# Homework Help: Bessel equation & Orthogonal Basis

1. Feb 18, 2010

### the_dialogue

I remember some of my linear algebra from my studies but can't wrap my head around this one.

1. The problem statement, all variables and given/known data

Say my solution to a DE is "f(x)" (happens to be bessel's equation), and it contains a constant variable "d" in the argument of the bessel's functions (i.,e. J(d*x) and Y(d*x)). So my solution is:

f(x)= A*J(d*x) + B*Y(d*x)

I can find a general solution for f(x) by imposing 2 boundary conditions f(x1)=f(x2)=0. That would give me an equation for f_n(x).

First question: The author calls this f_n(x) the "eigenfunctions" and the "orthogonal basis". Why is this given these names? I'm not sure why these solutions form an orthogonal basis.

Second question:

The author then states that an arbitrary vector F(x) "can be expanded in this orthogonal basis" via:

F(x)= sum{from n=1 to inf} [ a_n*f_n(x) ]

where

a_n = [ (f_n(x) , F(x)) ] / [ (f_n(x) , f_n(x) ]

What in the world is this on about? Any guidance would be helpful!

2. Feb 18, 2010

### vela

Staff Emeritus
The differential equation you're solving can be written in the form

$$L[f(x)]=\lambda w(x) f(x)$$

where L is a self-adjoint linear operator and w(x) is a weighting function. From linear algebra, you should recall that solutions to $A\vec{x}=\lambda\vec{x}$, where A was the matrix representing a linear transformation, were called eigenvectors with eigenvalue $\lambda$. Here f(x) plays the role of $\vec{x}$, which is why f(x) is called an eigenfunction.

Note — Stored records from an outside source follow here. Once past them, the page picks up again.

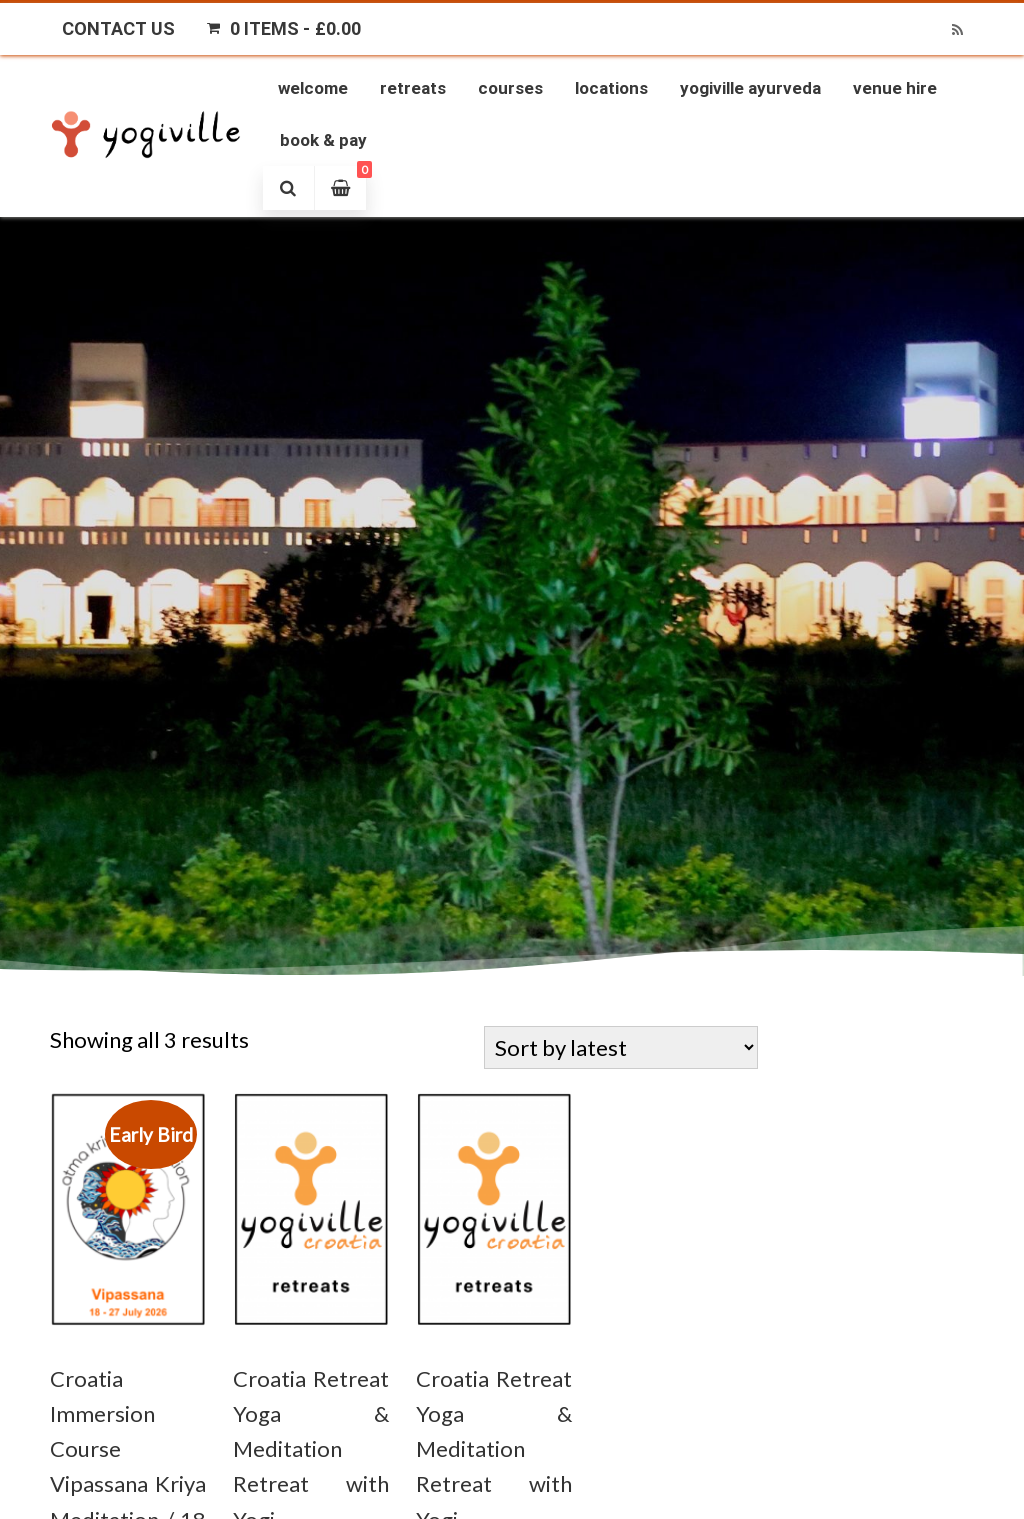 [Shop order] (621, 1047)
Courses (510, 88)
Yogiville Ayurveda (750, 88)
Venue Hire (895, 88)
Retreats (413, 88)
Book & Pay (323, 140)
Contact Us (118, 28)
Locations (611, 88)
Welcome (313, 88)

A self-adjoint linear operator corresponds to a Hermitian matrix, which has real eigenvalues and orthogonal eigenvectors (neglecting the possibility of degeneracy for now), which form a basis of the vector space. Likewise, the $f_n(x)$'s are orthogonal with respect to an inner product of the form

$$\langle f, g\rangle=\int_a^b f^*(x)g(x)w(x) dx$$

and they too form a basis of a vector space of functions.

If you have a vector $\vec{x}$ and an orthogonal basis $\{\vec{v}_1, \vec{v}_2, \cdots, \vec{v}_n\}$, you can express $\vec{x}$ as a linear combination of the basis vectors:

$$\vec{x} = a_1 \vec{v}_1 + \cdots + a_n \vec{v}_n$$

Taking the inner product of $\vec{x}$ with a basis vector $\vec{v}_i$, you get

$$\langle \vec{x},\vec{v}_i \rangle = a_1 \langle \vec{v}_1, \vec{v}_i \rangle + \cdots + a_n \langle \vec{v}_n, \vec{v}_i \rangle$$

Because they're orthogonal, only the i-th term on the RHS survives, so you get

$$a_i=\frac{\langle \vec{x},\vec{v}_i \rangle}{\langle \vec{v}_i, \vec{v}_i \rangle}$$

What the author is saying is analogous to this. Now F(x) plays the role of $\vec{x}$ and your $f_n(x)$'s are the orthogonal basis vectors, and you get

$$a_i=\frac{\langle F(x),f_i(x)\rangle}{\langle f_i(x), f_i(x) \rangle}$$

If you've ever worked with Fourier series before, this is what you were doing with an orthogonal basis consisting of the sine and cosine functions.

3. Feb 18, 2010

### the_dialogue

That's superb. Thank you.